The main problem here, is that H is in the denominator in one of the terms of the pde, and H is zero at certain values of w in the initial condition. The result is that NDSolve quits at t = 10^-17 which is essentialy t = 0 for machine precision. I have not seen NDSolve succeed in such circumstances. We can do something, however, if there is any interest in later time behavior of A and H. Rewriting the problem without subscripts and using using clearer symbols for this forum:

ra = 3;
rh = 3/2;
delta = 2;
alphah = 2;
alphaa = 3;

pde = {
alphaa D[A[w, t], w, w] + (alphaa^2 A[w, t]^2)/(alphah H[w, t]) -
ra A[w, t] + ra == D[A[w, t], t],
delta alphah D[H[w, t], w, w] + alphaa^2 A[w, t]^2 - rh H[w, t] +
rh == D[H[w, t], t]
};

bc = {
(D[A[w, t], w] /. w -> 0) == 0,
(D[A[w, t], w] /. w -> Pi) == 0,
(D[H[w, t], w] /. w -> 0) == 0,
(D[H[w, t], w] /. w -> Pi) == 0
};


Now change the ic so that H starts positive everywhere.
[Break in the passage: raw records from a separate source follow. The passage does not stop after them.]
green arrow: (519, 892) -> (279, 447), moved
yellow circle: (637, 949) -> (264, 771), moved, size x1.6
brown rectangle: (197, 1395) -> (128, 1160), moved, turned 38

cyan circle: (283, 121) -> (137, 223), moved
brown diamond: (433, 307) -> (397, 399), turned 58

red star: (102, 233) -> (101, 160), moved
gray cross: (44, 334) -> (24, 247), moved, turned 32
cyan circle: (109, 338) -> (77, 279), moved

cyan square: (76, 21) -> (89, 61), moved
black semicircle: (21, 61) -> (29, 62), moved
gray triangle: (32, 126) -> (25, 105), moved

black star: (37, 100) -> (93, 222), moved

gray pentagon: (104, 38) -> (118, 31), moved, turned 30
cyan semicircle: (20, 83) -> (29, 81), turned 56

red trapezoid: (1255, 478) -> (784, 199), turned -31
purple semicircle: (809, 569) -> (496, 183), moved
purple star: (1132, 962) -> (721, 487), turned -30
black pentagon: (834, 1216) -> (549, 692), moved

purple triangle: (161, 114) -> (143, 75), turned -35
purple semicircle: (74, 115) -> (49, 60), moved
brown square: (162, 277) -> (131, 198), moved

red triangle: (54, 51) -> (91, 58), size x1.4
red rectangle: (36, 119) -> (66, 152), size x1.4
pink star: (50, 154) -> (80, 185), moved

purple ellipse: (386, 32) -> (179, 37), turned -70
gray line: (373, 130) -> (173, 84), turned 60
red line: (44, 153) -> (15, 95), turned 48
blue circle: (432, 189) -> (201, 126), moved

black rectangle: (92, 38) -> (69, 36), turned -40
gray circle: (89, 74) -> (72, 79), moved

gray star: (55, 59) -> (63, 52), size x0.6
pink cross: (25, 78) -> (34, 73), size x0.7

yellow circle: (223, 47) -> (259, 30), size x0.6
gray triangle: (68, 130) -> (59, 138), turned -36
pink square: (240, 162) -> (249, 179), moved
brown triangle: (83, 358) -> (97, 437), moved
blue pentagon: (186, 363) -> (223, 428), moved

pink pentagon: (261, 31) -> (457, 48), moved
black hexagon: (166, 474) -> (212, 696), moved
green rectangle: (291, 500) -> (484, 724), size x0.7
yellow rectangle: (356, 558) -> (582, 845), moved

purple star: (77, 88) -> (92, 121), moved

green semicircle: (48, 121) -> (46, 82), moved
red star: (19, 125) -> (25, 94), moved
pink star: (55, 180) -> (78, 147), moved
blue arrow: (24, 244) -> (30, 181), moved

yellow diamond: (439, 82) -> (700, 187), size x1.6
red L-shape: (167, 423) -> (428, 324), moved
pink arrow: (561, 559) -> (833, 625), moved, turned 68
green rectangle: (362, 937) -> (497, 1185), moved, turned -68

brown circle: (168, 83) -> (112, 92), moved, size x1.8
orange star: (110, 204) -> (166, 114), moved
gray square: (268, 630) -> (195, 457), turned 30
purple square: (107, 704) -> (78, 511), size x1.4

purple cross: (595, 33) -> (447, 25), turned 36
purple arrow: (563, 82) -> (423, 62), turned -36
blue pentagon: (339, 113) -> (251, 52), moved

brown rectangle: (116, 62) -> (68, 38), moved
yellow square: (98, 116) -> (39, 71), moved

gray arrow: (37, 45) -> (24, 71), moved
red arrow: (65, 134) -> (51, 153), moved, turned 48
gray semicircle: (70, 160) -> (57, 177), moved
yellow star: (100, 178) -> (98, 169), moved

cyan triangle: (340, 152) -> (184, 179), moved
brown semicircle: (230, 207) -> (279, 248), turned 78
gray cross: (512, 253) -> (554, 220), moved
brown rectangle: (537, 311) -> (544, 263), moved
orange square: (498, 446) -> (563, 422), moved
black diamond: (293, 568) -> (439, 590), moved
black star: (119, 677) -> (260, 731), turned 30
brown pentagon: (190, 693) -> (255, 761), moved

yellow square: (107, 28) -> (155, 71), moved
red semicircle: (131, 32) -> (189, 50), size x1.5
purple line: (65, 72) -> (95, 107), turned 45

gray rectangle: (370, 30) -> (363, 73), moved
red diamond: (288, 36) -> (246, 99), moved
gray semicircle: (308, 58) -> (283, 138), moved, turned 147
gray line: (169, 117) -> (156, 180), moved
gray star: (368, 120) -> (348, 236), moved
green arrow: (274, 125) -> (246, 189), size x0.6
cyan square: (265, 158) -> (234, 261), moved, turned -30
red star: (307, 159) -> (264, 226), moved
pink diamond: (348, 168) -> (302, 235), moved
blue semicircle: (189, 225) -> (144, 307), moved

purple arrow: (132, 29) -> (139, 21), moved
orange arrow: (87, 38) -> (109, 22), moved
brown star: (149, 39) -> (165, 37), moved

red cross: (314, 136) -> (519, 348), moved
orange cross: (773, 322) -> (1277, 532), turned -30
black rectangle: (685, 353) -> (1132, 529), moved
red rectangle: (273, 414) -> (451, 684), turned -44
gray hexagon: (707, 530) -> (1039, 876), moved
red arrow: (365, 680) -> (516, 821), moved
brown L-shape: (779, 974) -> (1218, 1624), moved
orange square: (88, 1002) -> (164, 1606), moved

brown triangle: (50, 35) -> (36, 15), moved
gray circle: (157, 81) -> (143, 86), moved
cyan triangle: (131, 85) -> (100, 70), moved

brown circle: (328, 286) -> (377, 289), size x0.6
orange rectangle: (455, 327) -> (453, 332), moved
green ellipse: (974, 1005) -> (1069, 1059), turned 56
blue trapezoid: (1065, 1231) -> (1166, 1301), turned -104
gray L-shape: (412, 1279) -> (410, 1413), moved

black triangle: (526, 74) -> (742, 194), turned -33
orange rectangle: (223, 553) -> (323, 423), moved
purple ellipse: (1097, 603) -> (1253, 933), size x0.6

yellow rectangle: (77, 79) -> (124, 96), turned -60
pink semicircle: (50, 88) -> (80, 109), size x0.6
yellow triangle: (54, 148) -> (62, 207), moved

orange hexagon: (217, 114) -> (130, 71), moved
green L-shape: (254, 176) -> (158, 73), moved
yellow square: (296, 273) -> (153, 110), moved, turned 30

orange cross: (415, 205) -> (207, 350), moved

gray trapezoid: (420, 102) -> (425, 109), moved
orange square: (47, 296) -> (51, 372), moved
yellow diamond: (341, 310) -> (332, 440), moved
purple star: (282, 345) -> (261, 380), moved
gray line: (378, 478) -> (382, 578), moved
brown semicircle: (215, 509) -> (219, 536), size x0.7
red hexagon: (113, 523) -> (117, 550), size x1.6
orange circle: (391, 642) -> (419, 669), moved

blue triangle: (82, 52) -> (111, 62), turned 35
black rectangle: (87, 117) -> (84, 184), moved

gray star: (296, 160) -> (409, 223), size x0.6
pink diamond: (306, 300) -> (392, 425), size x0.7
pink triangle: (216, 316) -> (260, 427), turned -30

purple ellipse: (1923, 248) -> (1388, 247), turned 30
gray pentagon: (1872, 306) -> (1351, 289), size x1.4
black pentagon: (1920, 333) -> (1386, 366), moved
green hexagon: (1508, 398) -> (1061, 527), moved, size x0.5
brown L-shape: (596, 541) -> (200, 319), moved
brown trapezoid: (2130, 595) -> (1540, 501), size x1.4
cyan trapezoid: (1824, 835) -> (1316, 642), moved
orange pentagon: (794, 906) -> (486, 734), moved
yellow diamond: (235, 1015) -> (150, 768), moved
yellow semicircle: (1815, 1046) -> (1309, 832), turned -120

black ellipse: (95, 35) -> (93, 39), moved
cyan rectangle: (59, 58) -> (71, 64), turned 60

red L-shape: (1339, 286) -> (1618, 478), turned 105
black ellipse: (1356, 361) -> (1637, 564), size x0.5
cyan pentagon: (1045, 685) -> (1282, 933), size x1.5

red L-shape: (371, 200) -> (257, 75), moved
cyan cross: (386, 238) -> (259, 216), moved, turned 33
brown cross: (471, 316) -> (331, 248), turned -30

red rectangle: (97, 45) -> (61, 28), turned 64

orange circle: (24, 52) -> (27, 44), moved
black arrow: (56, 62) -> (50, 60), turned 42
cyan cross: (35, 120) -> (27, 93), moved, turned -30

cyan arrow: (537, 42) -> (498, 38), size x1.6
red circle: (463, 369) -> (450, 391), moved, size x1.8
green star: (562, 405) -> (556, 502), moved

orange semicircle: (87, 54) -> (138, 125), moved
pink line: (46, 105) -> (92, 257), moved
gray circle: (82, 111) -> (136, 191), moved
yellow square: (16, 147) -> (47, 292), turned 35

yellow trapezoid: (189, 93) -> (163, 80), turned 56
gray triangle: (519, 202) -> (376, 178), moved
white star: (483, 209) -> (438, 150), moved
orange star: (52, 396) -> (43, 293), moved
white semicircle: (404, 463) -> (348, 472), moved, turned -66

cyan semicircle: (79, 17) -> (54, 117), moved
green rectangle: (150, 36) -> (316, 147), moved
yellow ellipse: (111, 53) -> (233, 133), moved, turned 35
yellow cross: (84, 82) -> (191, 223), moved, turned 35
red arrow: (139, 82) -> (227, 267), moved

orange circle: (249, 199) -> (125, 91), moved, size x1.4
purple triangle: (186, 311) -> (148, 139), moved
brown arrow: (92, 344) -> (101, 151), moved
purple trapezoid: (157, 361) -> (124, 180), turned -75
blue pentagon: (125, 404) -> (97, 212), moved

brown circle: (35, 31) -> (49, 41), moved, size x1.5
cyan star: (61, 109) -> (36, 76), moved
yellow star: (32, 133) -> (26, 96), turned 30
The shape of H is unchanged.

ic = {
A[w, 0] == Cos[2 w],
H[w, 0] == 1.0000001 + Cos[3 w]
}

sol = NDSolve[{pde, bc, ic}, {A, H}, {w, 0, Pi}, {t, 0, 100},
PrecisionGoal -> Infinity, MaxStepFraction -> 1/200,
MaxSteps -> {50000, Automatic}];

A[w_, t_] = A[w, t] /. sol[];
H[w_, t_] = H[w, t] /. sol[];


Plot the solution.

gifs = Table[
Plot[{A[w, t], H[w, t]}, {w, 0, Pi}, PlotRange -> {-3, 13},
PlotLegends -> {"A", "H"}], {t, 0, 4.1, .05}];
ListAnimate[%] What is interesting, if we now change the ic on H to be negative everywhere, i.e.

ic = {
A[w, 0] == Cos[2 w],
H[w, 0] == -1.0000001 + Cos[3 w]
}
`

we get: Crossing zero in this second case seems to cause no trouble, and the two cases appear to end up with the same values after sufficient time. Fwiw, starting H at a higher center value such as 20, causes it to fall below the steady state and then rise to the same value as the two cases plotted here.

If we change the initial shape of the A and H curves, their behavior is substantially different from the cases plotted here.